The last time I went to my doctor for a physical, she noted my chart with “OBESE” and gave me a referral for physical therapy for my hip pain. The therapist said that my tendons are hyper flexible and tried to work with me on strength training so my muscles would hold things in place better. The pain was so bad that after 2 sessions she said that I needed to get into pain management before she would see me again. Pain management means drugs and I’ve learned the hard way that having prescription pain medication in my home is a bad thing so of course I never followed up. Instead, I’ve tried to push myself to exercise, eat better and drink less. That usually lasts a couple days before we have steak and wine night followed by lazy hangover day and greasy food remedies. And the cycle starts over again.

Beyond the physical issues there’s even more. I know that I was a product of our culture. In my 20’s I knew all about being sexy but not much at all about my own sexuality. Most of the sex I had until my early 30’s had nothing to do with the act of sex, but everything to do with the twisted concepts about sex I had learned along the way. Sex was about power. Sex was about control. Sex was about becoming an object of desire and about chasing the “naughty” with all of the roller coaster thrills that come with it. Sex was seldom about me or my body. And even when it was, I was simply on display and being commanded by another. “No, you’re not done, Baby. You’re going to come again for me.”

I studied the physiology behind sex so I could give a better blow job. I stayed thin and bought new boobs so I would look good naked. I slept with married men and bosses because I could. I had FMF threesomes because two chicks together is considered the ultimate sexy. And once I realized that I didn’t want to be that person anymore I lost all sense of self. I was tired of being objectified and gained weight. I was over being anyone’s secret so I vowed to stop being the other woman. I needed honesty and transparency and I found it with My Mr. in ways I’d never imagined possible. But I never really figured out my own sexuality.

Here's what I do know: I know that I’m not sexually attracted to women at all and to pretend otherwise is dishonest and icky. I know that I need to feel valued as a person before I’m comfortable fooling around with anyone. (See: sapiosexual and possibly demisexual) I took certain sex acts I tolerated but seldom enjoyed and set a hard boundary around them. I discovered an interest in BDSM and that energy exchange is the ultimate fuel for my fire. But my responsiveness is so hit or miss that it frustrates me and My Mr. And all of this while swimming the sea of non-monogamy where we not only go to parties where group sex is happening one floor below, but we host discussions about sex and sexuality and have become a part of a community that is based on sexual freedom and acceptance of ones’ self. Sometimes I feel like a total hypocrite or phony for it. I teach others how to be open and accepting of themselves but here I sit unable to untangle all of the crap that is strangling me.

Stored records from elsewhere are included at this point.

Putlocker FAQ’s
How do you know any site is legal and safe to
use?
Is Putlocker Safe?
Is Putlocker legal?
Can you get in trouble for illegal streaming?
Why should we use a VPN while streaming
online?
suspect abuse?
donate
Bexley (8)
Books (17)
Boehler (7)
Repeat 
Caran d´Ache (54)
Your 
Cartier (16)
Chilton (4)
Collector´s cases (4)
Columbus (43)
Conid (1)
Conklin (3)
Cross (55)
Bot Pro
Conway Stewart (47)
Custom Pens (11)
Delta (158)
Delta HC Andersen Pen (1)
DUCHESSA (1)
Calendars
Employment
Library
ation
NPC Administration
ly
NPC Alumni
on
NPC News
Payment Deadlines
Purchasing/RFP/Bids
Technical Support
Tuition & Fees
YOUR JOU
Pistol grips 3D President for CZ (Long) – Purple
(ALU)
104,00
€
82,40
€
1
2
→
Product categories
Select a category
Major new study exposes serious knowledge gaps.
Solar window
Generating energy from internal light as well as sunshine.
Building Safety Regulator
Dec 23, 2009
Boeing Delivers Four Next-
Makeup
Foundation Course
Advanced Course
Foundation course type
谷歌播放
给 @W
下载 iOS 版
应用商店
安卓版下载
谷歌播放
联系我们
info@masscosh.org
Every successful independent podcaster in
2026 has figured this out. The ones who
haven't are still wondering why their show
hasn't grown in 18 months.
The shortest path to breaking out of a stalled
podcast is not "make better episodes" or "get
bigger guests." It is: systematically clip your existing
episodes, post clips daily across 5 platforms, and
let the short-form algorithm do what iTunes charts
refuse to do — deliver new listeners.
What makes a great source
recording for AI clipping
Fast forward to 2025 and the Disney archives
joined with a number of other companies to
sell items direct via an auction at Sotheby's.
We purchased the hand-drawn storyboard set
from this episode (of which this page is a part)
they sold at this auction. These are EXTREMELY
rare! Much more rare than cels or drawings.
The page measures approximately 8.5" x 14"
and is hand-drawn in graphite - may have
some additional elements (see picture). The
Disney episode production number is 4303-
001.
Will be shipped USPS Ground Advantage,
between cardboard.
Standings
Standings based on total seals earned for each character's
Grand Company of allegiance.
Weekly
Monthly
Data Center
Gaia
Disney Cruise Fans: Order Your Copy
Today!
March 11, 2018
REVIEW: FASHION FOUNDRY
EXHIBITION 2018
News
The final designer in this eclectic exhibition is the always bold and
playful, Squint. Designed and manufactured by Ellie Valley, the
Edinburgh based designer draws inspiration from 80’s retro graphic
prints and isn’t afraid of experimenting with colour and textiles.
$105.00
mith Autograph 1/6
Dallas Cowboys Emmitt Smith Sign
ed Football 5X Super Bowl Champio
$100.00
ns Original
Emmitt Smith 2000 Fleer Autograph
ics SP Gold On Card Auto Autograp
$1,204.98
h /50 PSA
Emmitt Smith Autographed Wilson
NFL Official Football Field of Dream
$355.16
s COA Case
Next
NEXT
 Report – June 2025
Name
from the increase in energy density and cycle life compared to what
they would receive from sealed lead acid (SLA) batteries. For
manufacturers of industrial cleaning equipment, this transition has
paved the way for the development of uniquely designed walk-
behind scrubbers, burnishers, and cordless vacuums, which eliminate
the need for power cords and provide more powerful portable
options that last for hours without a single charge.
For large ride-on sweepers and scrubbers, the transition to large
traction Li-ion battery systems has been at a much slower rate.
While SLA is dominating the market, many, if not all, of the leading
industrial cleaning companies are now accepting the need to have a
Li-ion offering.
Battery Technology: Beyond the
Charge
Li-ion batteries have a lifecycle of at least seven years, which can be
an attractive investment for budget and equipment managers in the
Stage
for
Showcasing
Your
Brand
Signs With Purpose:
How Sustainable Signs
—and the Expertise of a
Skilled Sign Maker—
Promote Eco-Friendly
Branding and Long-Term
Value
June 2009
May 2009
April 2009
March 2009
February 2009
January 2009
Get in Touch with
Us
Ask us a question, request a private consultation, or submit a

I feel like a vegetarian at a barbecue. It smells so good but I can’t make myself want it. And I’m envious of everyone around me enjoying their steak. That envy just makes it all the harder to enjoy the rest of the backyard and feel at home.

We are going to a Truth or Dare night this weekend and I’m trying not to make a big deal about it. In the past the host had not specifically emphasized the play aspect of these parties, but the flirty fun with a side note about the basement activities. My Mr. actually created the new digital version of the game and is co-hosting so when I saw the way the party was written up I had to just swallow my usual anxiety and push through. Otherwise I wouldn’t even agree to go. I hate play parties with all of the expectation and the single-mindedness that others bring to them. I want to want to be part of that scene. And I want My Mr. to have his own stories and experiences. But I don’t know if I know how I really feel about it all and I’m dreading the long drive home if I’m not able to keep it all in check.


I need a massage. And to put on my sneakers and enjoy some sunshine. And next month when I go back to the doctor I need the courage to talk about all of this and look into ways to make it better.